[Problem statement]
Filter the entries and keep only the lines where the string "abam" appears.

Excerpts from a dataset
"""

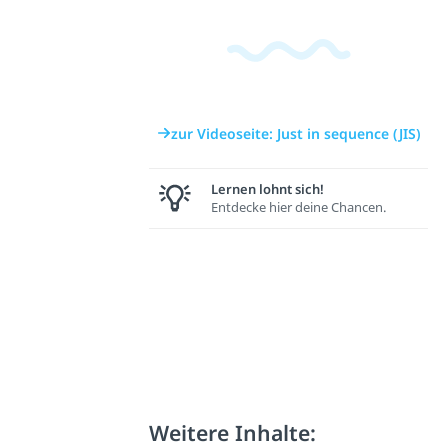
zur Videoseite: Just in sequence (JIS)
Lernen lohnt sich!
Entdecke hier deine Chancen.
Weitere Inhalte:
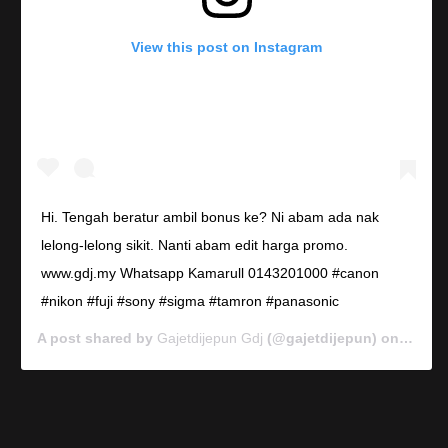
View this post on Instagram
Hi. Tengah beratur ambil bonus ke? Ni abam ada nak
lelong-lelong sikit. Nanti abam edit harga promo.
www.gdj.my Whatsapp Kamarull 0143201000 #canon
#nikon #fuji #sony #sigma #tamron #panasonic
A post shared by
Gajetdijepun Gdj
(@gajetdijepun) on
Jan 7,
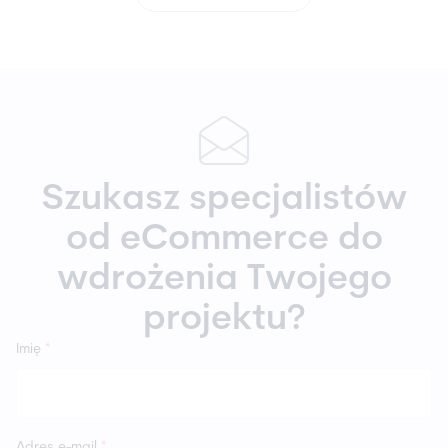
Szukasz specjalistów
od eCommerce do
wdrożenia Twojego
projektu?
Imię
*
Adres e-mail
*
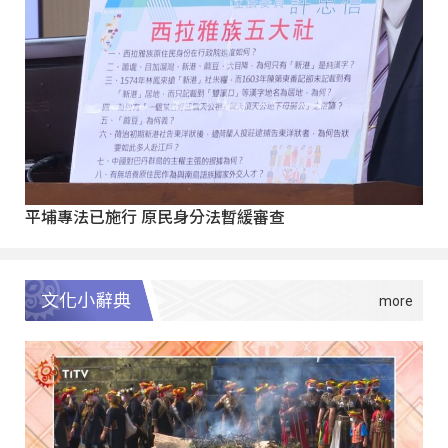
平埔專法已施行 原民身分法暫緩審查
文化小辭典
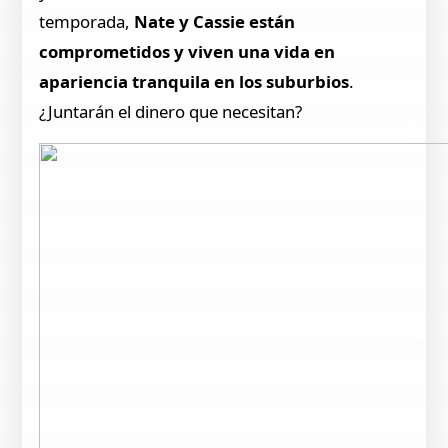
temporada,
Nate y Cassie están
comprometidos y viven una vida en
apariencia tranquila en los suburbios
.
¿Juntarán el dinero que necesitan?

"""

[Solution for this task]
Hi. Tengah beratur ambil bonus ke? Ni abam ada nak
lelong-lelong sikit. Nanti abam edit harga promo.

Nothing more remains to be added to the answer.